> _EXERCISE OBJECTIVE_: Write out each line below exactly as it appears.

Records drawn from a dataset:

● ● ● ●

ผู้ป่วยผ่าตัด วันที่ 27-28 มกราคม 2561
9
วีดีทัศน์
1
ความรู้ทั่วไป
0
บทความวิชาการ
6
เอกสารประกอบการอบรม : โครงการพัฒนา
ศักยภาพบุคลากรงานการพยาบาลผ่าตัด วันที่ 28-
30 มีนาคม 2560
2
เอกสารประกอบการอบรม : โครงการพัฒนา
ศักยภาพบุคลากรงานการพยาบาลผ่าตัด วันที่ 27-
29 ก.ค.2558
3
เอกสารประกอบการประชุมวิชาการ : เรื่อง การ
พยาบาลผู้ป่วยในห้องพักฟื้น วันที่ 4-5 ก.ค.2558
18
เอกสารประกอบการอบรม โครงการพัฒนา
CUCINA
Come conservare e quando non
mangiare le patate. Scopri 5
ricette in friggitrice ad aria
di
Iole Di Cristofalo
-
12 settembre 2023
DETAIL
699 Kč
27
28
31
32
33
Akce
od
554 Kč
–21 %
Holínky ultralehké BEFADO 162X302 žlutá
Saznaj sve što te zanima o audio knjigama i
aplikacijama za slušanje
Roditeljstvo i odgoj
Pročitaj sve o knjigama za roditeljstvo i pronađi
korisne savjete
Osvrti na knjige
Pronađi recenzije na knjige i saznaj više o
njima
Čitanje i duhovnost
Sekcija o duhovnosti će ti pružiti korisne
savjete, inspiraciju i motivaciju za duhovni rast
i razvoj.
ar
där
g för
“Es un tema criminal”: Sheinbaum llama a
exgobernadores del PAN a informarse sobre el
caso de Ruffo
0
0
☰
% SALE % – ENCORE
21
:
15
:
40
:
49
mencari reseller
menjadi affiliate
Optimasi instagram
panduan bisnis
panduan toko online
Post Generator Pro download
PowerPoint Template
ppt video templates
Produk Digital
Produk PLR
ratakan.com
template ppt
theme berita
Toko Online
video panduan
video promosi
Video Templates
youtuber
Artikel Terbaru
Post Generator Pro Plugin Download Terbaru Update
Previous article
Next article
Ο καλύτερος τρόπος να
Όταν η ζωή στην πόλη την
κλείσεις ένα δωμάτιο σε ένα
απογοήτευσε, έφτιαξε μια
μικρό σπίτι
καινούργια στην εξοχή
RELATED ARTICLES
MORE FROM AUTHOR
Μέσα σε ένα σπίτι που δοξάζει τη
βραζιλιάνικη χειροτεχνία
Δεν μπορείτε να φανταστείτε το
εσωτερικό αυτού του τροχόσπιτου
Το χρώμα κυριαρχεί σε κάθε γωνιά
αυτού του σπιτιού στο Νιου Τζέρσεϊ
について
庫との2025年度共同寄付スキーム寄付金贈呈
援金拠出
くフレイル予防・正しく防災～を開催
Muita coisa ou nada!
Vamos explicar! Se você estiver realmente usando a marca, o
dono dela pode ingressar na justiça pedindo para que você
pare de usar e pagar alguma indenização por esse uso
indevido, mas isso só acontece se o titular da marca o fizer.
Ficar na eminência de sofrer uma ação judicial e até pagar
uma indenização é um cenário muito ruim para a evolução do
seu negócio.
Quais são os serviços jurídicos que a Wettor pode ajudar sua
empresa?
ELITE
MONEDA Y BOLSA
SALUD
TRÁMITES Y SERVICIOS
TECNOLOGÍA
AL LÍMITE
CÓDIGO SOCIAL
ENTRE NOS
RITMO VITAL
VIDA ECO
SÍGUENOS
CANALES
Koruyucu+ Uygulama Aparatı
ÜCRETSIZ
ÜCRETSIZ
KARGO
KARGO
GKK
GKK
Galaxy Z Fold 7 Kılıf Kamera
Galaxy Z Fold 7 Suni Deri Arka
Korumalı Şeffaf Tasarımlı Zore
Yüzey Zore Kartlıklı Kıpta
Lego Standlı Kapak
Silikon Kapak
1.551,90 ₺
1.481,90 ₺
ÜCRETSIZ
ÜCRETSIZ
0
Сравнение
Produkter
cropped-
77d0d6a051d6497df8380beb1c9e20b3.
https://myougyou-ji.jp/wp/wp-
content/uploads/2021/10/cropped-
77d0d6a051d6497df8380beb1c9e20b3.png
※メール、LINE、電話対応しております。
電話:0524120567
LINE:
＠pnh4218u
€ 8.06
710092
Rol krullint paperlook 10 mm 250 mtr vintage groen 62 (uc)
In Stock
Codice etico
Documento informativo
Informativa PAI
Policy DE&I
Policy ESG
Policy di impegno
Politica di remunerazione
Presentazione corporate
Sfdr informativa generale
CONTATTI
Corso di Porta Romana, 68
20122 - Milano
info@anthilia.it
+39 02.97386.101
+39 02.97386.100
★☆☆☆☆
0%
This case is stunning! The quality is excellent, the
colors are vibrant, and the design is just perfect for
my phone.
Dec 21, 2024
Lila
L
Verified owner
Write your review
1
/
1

● ● ● ●

> _TASK SOLUTION_:
ผู้ป่วยผ่าตัด วันที่ 27-28 มกราคม 2561
9
วีดีทัศน์
1
ความรู้ทั่วไป
0
บทความวิชาการ
6
เอกสารประกอบการอบรม : โครงการพัฒนา
ศักยภาพบุคลากรงานการพยาบาลผ่าตัด วันที่ 28-
30 มีนาคม 2560
2
เอกสารประกอบการอบรม : โครงการพัฒนา
ศักยภาพบุคลากรงานการพยาบาลผ่าตัด วันที่ 27-
29 ก.ค.2558
3
เอกสารประกอบการประชุมวิชาการ : เรื่อง การ
พยาบาลผู้ป่วยในห้องพักฟื้น วันที่ 4-5 ก.ค.2558
18
เอกสารประกอบการอบรม โครงการพัฒนา
CUCINA
Come conservare e quando non
mangiare le patate. Scopri 5
ricette in friggitrice ad aria
di
Iole Di Cristofalo
-
12 settembre 2023
DETAIL
699 Kč
27
28
31
32
33
Akce
od
554 Kč
–21 %
Holínky ultralehké BEFADO 162X302 žlutá
Saznaj sve što te zanima o audio knjigama i
aplikacijama za slušanje
Roditeljstvo i odgoj
Pročitaj sve o knjigama za roditeljstvo i pronađi
korisne savjete
Osvrti na knjige
Pronađi recenzije na knjige i saznaj više o
njima
Čitanje i duhovnost
Sekcija o duhovnosti će ti pružiti korisne
savjete, inspiraciju i motivaciju za duhovni rast
i razvoj.
ar
där
g för
“Es un tema criminal”: Sheinbaum llama a
exgobernadores del PAN a informarse sobre el
caso de Ruffo
0
0
☰
% SALE % – ENCORE
21
:
15
:
40
:
49
mencari reseller
menjadi affiliate
Optimasi instagram
panduan bisnis
panduan toko online
Post Generator Pro download
PowerPoint Template
ppt video templates
Produk Digital
Produk PLR
ratakan.com
template ppt
theme berita
Toko Online
video panduan
video promosi
Video Templates
youtuber
Artikel Terbaru
Post Generator Pro Plugin Download Terbaru Update
Previous article
Next article
Ο καλύτερος τρόπος να
Όταν η ζωή στην πόλη την
κλείσεις ένα δωμάτιο σε ένα
απογοήτευσε, έφτιαξε μια
μικρό σπίτι
καινούργια στην εξοχή
RELATED ARTICLES
MORE FROM AUTHOR
Μέσα σε ένα σπίτι που δοξάζει τη
βραζιλιάνικη χειροτεχνία
Δεν μπορείτε να φανταστείτε το
εσωτερικό αυτού του τροχόσπιτου
Το χρώμα κυριαρχεί σε κάθε γωνιά
αυτού του σπιτιού στο Νιου Τζέρσεϊ
について
庫との2025年度共同寄付スキーム寄付金贈呈
援金拠出
くフレイル予防・正しく防災～を開催
Muita coisa ou nada!
Vamos explicar! Se você estiver realmente usando a marca, o
dono dela pode ingressar na justiça pedindo para que você
pare de usar e pagar alguma indenização por esse uso
indevido, mas isso só acontece se o titular da marca o fizer.
Ficar na eminência de sofrer uma ação judicial e até pagar
uma indenização é um cenário muito ruim para a evolução do
seu negócio.
Quais são os serviços jurídicos que a Wettor pode ajudar sua
empresa?
ELITE
MONEDA Y BOLSA
SALUD
TRÁMITES Y SERVICIOS
TECNOLOGÍA
AL LÍMITE
CÓDIGO SOCIAL
ENTRE NOS
RITMO VITAL
VIDA ECO
SÍGUENOS
CANALES
Koruyucu+ Uygulama Aparatı
ÜCRETSIZ
ÜCRETSIZ
KARGO
KARGO
GKK
GKK
Galaxy Z Fold 7 Kılıf Kamera
Galaxy Z Fold 7 Suni Deri Arka
Korumalı Şeffaf Tasarımlı Zore
Yüzey Zore Kartlıklı Kıpta
Lego Standlı Kapak
Silikon Kapak
1.551,90 ₺
1.481,90 ₺
ÜCRETSIZ
ÜCRETSIZ
0
Сравнение
Produkter
cropped-
77d0d6a051d6497df8380beb1c9e20b3.
https://myougyou-ji.jp/wp/wp-
content/uploads/2021/10/cropped-
77d0d6a051d6497df8380beb1c9e20b3.png
※メール、LINE、電話対応しております。
電話:0524120567
LINE:
＠pnh4218u
€ 8.06
710092
Rol krullint paperlook 10 mm 250 mtr vintage groen 62 (uc)
In Stock
Codice etico
Documento informativo
Informativa PAI
Policy DE&I
Policy ESG
Policy di impegno
Politica di remunerazione
Presentazione corporate
Sfdr informativa generale
CONTATTI
Corso di Porta Romana, 68
20122 - Milano
info@anthilia.it
+39 02.97386.101
+39 02.97386.100
★☆☆☆☆
0%
This case is stunning! The quality is excellent, the
colors are vibrant, and the design is just perfect for
my phone.
Dec 21, 2024
Lila
L
Verified owner
Write your review
1
/
1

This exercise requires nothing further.